Penjelasan di atas merupakan penjelasan yang klasik, karena perkembangan


hukum internasional membawa kompleksitas yang lebih. Banyak kebiasaan
internasional yang bersifat multilateral yang mengkodifikasi hukum perjanjian
internasional, sehingga kemungkinan hukum kebiasaan tersebut dapat ditemukan di
dalam sebuah perjanjian internasional, atau bahkan muncul kebiasaan baru sebagai
akibat dari perjanjian internasional tersebut. Prinsip hukum pacta sunt servanda
(perjanjian harus dipatuhi) pun dikenal sebagai sebuah hukum kebiasaan dan telah
terkodifikasi di sebuah perjanjian internasional Pasal 26 Konvensi Wina tentang
Hukum Perjanjian Antar Negara1969. Putusan pengadilan juga dapat menjanjikan
perjanjian internasional serta ‘mengkodifikasi’ hukum kebiasaan internasional,
sehingga walaupun formal tidak mengikat tapi tetap saja menjadi rujukan.

Belum lagi ketika kita bicara soft law, yaitu instrument hukum yang formal tidak
mengikat, dan prinsipnya adalah di luar yang sudah dibahas. Contohnya adalah
resolusi General Assembly atau komisi HAM PBB, atau Draft Articles yang
dikeluarkan oleh the International Law Commission (ILC), dan lain sebagainya.
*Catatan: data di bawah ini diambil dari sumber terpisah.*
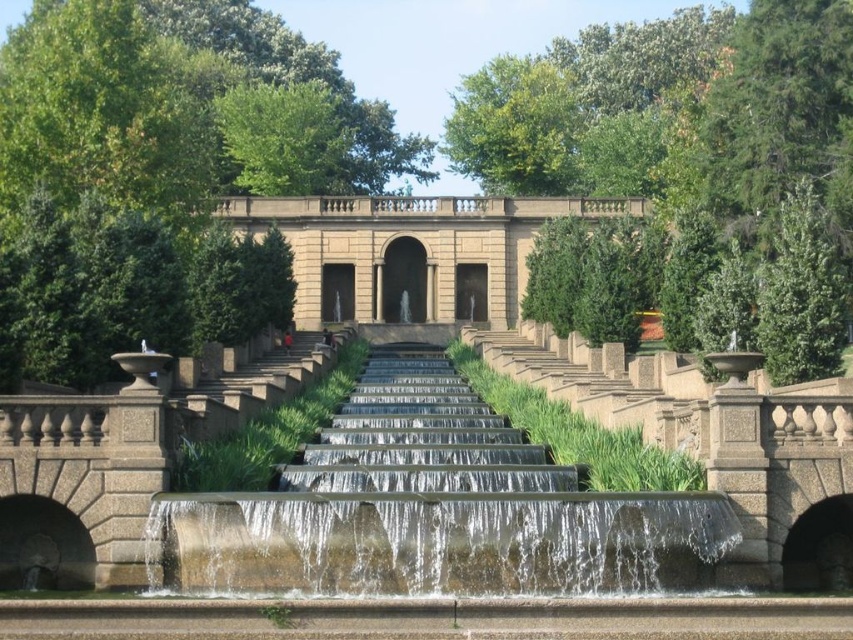 Question: Observing the image, what is the correct spatial positioning of beige stone palace at center in reference to smooth stone stairs at center?

Choices:
 (A) right
 (B) left

Answer: (A)

Question: Estimate the real-world distances between objects in this image. Which object is farther from the smooth stone stairs at center?

Choices:
 (A) beige stone palace at center
 (B) smooth concrete fountain at center

Answer: (A)

Question: Which object is closer to the camera taking this photo?

Choices:
 (A) smooth stone stairs at center
 (B) smooth concrete fountain at center

Answer: (B)

Question: Does beige stone palace at center have a greater width compared to smooth stone stairs at center?

Choices:
 (A) no
 (B) yes

Answer: (B)

Question: Is smooth concrete fountain at center positioned behind smooth stone stairs at center?

Choices:
 (A) no
 (B) yes

Answer: (A)

Question: Which object is farther from the camera taking this photo?

Choices:
 (A) smooth stone stairs at center
 (B) smooth concrete fountain at center
 (C) beige stone palace at center

Answer: (C) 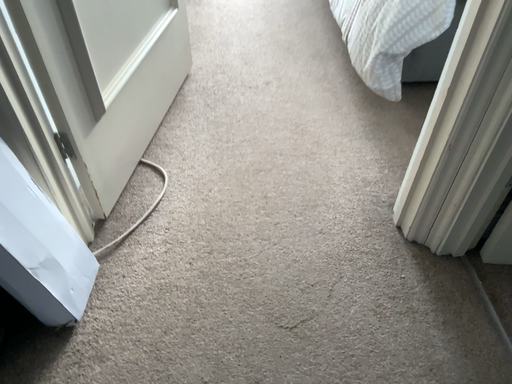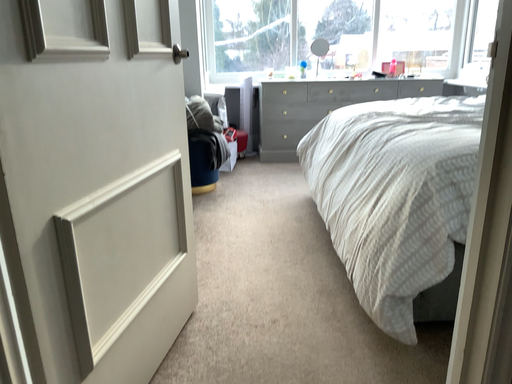 Question: Which way did the camera rotate in the video?

Choices:
 (A) rotated downward
 (B) rotated upward

Answer: (B) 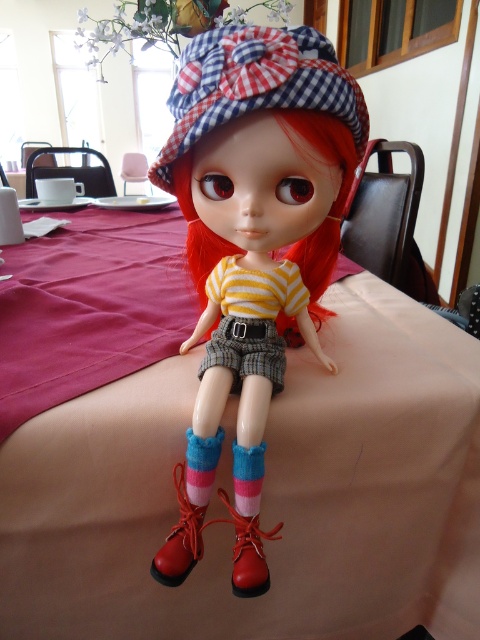 Question: Which point is closer to the camera?

Choices:
 (A) knitted wool socks at center
 (B) matte plastic doll at center

Answer: (B)

Question: Which point is farther to the camera?

Choices:
 (A) matte red boot at center
 (B) knitted pink and blue socks at lower center
 (C) red silky hair at center
 (D) shiny red boot at lower center

Answer: (B)

Question: Does beige fabric table at center lie in front of matte red boot at center?

Choices:
 (A) yes
 (B) no

Answer: (B)

Question: Is the position of beige fabric table at center more distant than that of matte red boot at center?

Choices:
 (A) no
 (B) yes

Answer: (B)

Question: Which point is closer to the camera taking this photo?

Choices:
 (A) (226, 500)
 (B) (165, 561)

Answer: (B)

Question: Does matte red boot at center have a larger size compared to knitted wool socks at center?

Choices:
 (A) no
 (B) yes

Answer: (B)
Soft
Law ini walaupun tidak formal mengikat tapi bisa menjadi sumber hukum juga ketika
ia (a) mengkodifikasi atau menggerakkan hukum kebiasaan internasional, atau (b)
menafsirkan perjanjian internasional multilateral. Dengan demikian menjadi lebih
runyam.

3. Subjek Hukum Internasional

Subjek hukum pada prinsipnya adalah setiap orang yang memiliki ‘personalitas
hukum’, yaitu kemampuan untuk menyandang hak dan kewajiban hukum. Dengan
demikian, dapat dipahami bahwa jika sesuatu tidak memiliki personalitas hukum
maka ia bukan subjek hukum sehingga ia tidak dapat dikenai hak dan kewajiban
menurut hukum.

Dalam hukum internasional, yang pertama kali diakui sebagai subjek hukum
adalah negara. Bahkan, pada suatu waktu dikatakan bahwa negara sendiri adalah satu-
satunya subjek hukum internasional. Sekarang dikenal subjek-subjek hukum
internasional lain, namun negara tetap menjadi aktor utama dalam hukum
internasional.

Organisasi internasional merupakan subjek hukum internasional yang menarik,


dan yang akan menjadi focus utama adalah organisasi internasional public yang
beranggotakan negara-negara. Mereka memiliki personalitas hukum sendiri. Mereka
tidak memiliki personalitas hukum yang sama seperti negara, melainkan hanya sejauh
apa yang diatur oleh piagam-nya saja. PBB adalah salah satu dari sekian banyak
organisasi internasional, tapi jelas ia tampak merupakan organisasi internasional yang
paling berperan dalam dunia internasional.

Subjek hukum internasional berikutnya yang sangat penting adalah individu.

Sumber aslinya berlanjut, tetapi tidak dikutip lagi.